A view of the First Republic Bank logo at its Park Avenue location in New York City on March 10, 2023.

David Di Delgado | Reuters

California’s financial regulator seized First Republic on Monday, prompting the third failure of a US bank since March, after a last-ditch effort to convince rival lenders to keep the ailing bank afloat failed.

JPMorgan Chase acquired all of First Republic’s deposits, including uninsured deposits, and “a substantial majority of the assets,” according to a release. JPMorgan shares rose 2.6% in premarket trading after the news.

The California Department of Financial Protection and Innovation said it took possession of the bank and appointed the Federal Deposit Insurance Corporation as receiver. The FDIC accepted JPMorgan’s bid for the bank’s assets.

“As part of the transaction, First Republic Bank’s 84 offices in eight states will reopen as branches of JPMorgan Chase Bank, National Association, today during normal business hours,” the FDIC said in a statement.

“All depositors of First Republic Bank will become depositors of JPMorgan Chase Bank, National Association, and will have full access to all their deposits.”

Jamie Dimon, JPMorgan’s chairman and chief executive, said the acquisition minimized costs for the Deposit Insurance Fund.

“Our government invited us and others to step up and we did,” he said in a statement. “This acquisition is somewhat beneficial to our company as a whole, it is accretive to shareholders, helps further our wealth strategy and is complementary to our existing franchise.”

After the sudden collapse of Silicon Valley Bank in March, attention focused on First Republic as the weakest link in the US banking system. Like SVB, which served the tech startup community, First Republic was also something of a specialty lender in California. It focused on catering to wealthy coastal Americans, luring them with low-interest mortgages in exchange for leaving cash in the bank.

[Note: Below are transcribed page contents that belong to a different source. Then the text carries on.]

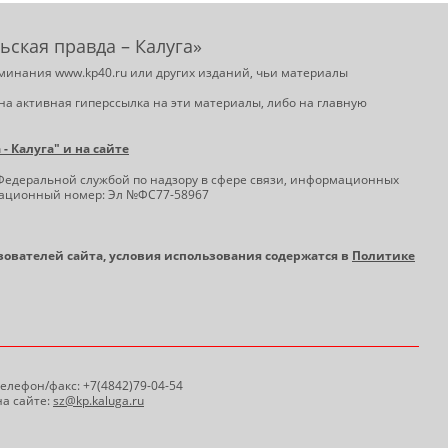
ьская правда – Калуга»
минания www.kp40.ru или других изданий, чьи материалы
на активная гиперссылка на эти материалы, либо на главную
 Калуга" и на сайте
Федеральной службой по надзору в сфере связи, информационных
трационный номер: Эл №ФС77-58967
ьзователей сайта, условия использования содержатся в
Политике
 Телефон/факс: +7(4842)79-04-54
а сайте:
sz@kp.kaluga.ru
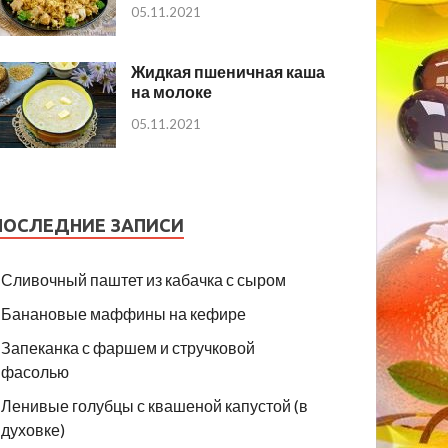
05.11.2021
Жидкая пшеничная каша
на молоке
05.11.2021
ПОСЛЕДНИЕ ЗАПИСИ
Сливочный паштет из кабачка с сыром
Банановые маффины на кефире
Запеканка с фаршем и стручковой
фасолью
Ленивые голубцы с квашеной капустой (в
духовке)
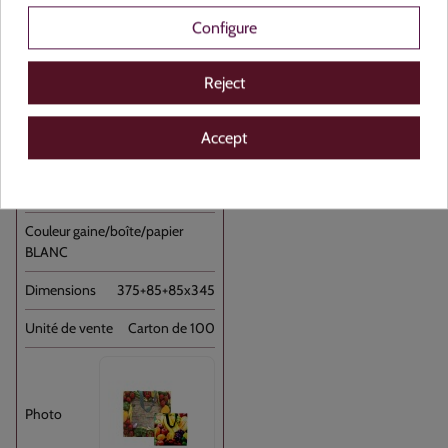
Configure
264145
Reject
PP Non Tissé Primeur 375+85+85x345 //100
Accept
Réutilisable
NON
BLANC
375+85+85x345
Carton de 100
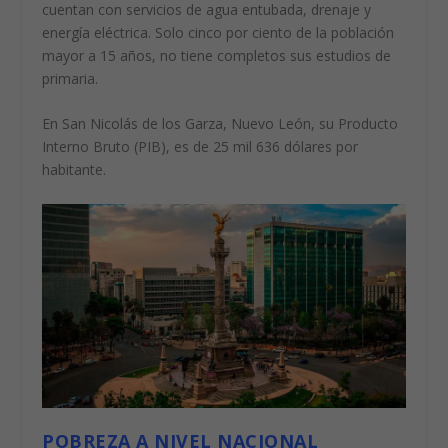
cuentan con servicios de agua entubada, drenaje y
energía eléctrica. Solo cinco por ciento de la población
mayor a 15 años, no tiene completos sus estudios de
primaria.
En San Nicolás de los Garza, Nuevo León, su Producto
Interno Bruto (PIB), es de 25 mil 636 dólares por
habitante.
POBREZA A NIVEL NACIONAL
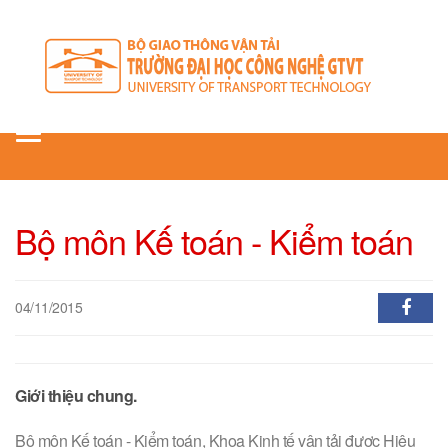
Toggle
navigation
Bộ môn Kế toán - Kiểm toán
04/11/2015
Giới thiệu chung.
Bộ môn Kế toán - Kiểm toán, Khoa Kinh tế vận tải được Hiệu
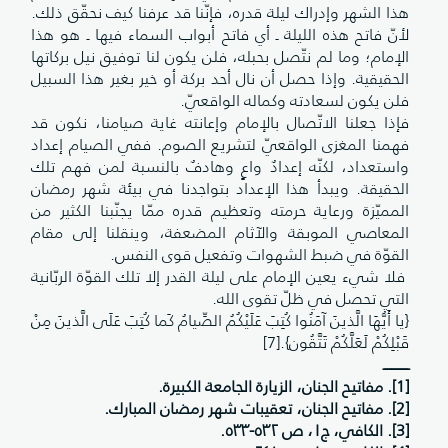
هذا الشهر وإدراك ليلة قدره، فإنّنا قد عرفنا كيف نحقّق ذلك.
لأنّ فاتح هذه الليلة ـ أي فاتح أبواب السماء فيها ـ هو هذا
الإمام؛ وما لم نتّصل بحبله، فلن يكون لنا توفيق نيل بركاتها
الحقيقية. وإذا حصل أن نال أحد بركة أو خير بغير هذا السبيل
فلن يكون لسعادته وكماله الواقعيّ.
فإذا جعلنا الاتّصال بالإمام وإعانته غاية صيامنا، نكون قد
فهمنا المغزى الواقعيّ لتشريع الصوم. ففي الصيام إعداد
واستعداد، لكنّه إعدادٌ واعٍ وهادفٌ بالنسبة لمن فهم تلك
الحقيقة. ويبدأ هذا الإعداد بتواجدنا في بيئة شهر رمضان
المميّزة ورعاية حرمته وتعظيم قدره ممّا يجنّبنا الكثير من
المعاصي الموبقة والآثام المضعفة، وينقلنا إلى مقام
القوّة في ضبط الشهوات وتفعيل قوى النفس.
فلا شيء يعين الإمام على ليلة القدر إلا تلك القوّة الربّانية
التي تحصل في ظلّ تقوى الله.
{يا أَيُّهَا الَّذينَ آمَنُوا كُتِبَ عَلَيْكُمُ الصِّيامُ كَما كُتِبَ عَلَى الَّذينَ مِنْ
قَبْلِكُمْ لَعَلَّكُمْ تَتَّقُون}.[7]‏
ـــــــــــــ
[1]. مفاتيح الجنان، الزيارة الجامعة الكبيرة.
[2]. مفاتيح الجنان، تعقيبات شهر رمضان المبارك.
[3]. الكافي، ج١، ص ٥٣٢-٥٣٣.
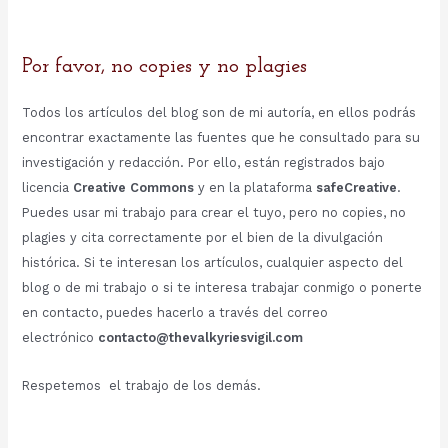
Por favor, no copies y no plagies
Todos los artículos del blog son de mi autoría, en ellos podrás
encontrar exactamente las fuentes que he consultado para su
investigación y redacción. Por ello, están registrados bajo
licencia
Creative Commons
y en la plataforma
safeCreative
.
Puedes usar mi trabajo para crear el tuyo, pero no copies, no
plagies y cita correctamente por el bien de la divulgación
histórica. Si te interesan los artículos, cualquier aspecto del
blog o de mi trabajo o si te interesa trabajar conmigo o ponerte
en contacto, puedes hacerlo a través del correo
electrónico
contacto@thevalkyriesvigil.com
Respetemos el trabajo de los demás.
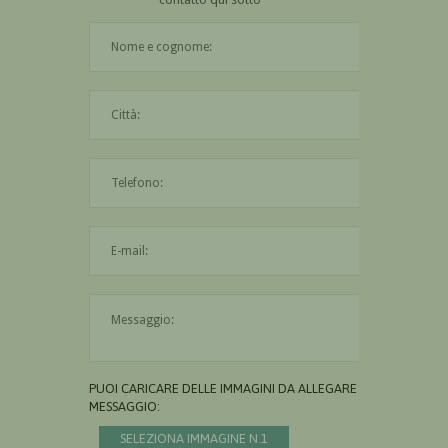
Il nome è obbligatorio
La città è obbligatoria
L'indirizzo mail non è valido
Il messaggio è obbligatorio
PUOI CARICARE DELLE IMMAGINI DA ALLEGARE AL
MESSAGGIO:
SELEZIONA IMMAGINE N.1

But that model fell apart after SVB collapsed as First Republic customers withdrew more than $100 billion in deposits, the bank revealed in its April 24 earnings report. Institutions with a large share of uninsured deposits, such as SVB and First Republic, found themselves vulnerable because customers feared losing their bank savings.

First Republic shares were down 97% so far this year as of Friday’s close.

This drain on deposits has forced First Republic to borrow heavily from Federal Reserve facilities to keep it afloat, putting pressure on the company’s margins as funding costs are now much higher. According to BCA Research chief strategist Doug Peta, First Republic accounted for 72% of all loans from the Fed’s recent discount window.

On April 24, First Republic CEO Michael Roffler tried to present an image of stability after the events of March. Deposit outflows have slowed in recent weeks, he said. But shares fell after the company backtracked on its previous financial guidance and Roffler opted not to take questions after an unusually brief conference call.

The bank’s advisers hoped to convince the biggest US banks to help First Republic again. One version of the plan recently floated involves asking banks to pay above-market interest rates for bonds on First Republic’s balance sheet, which would allow it to raise capital from other sources.

But ultimately the banks, which came together in March to inject $30 billion in deposits into the First Republic, could not agree on a rescue plan and regulators took action, ending the bank’s 38-year run.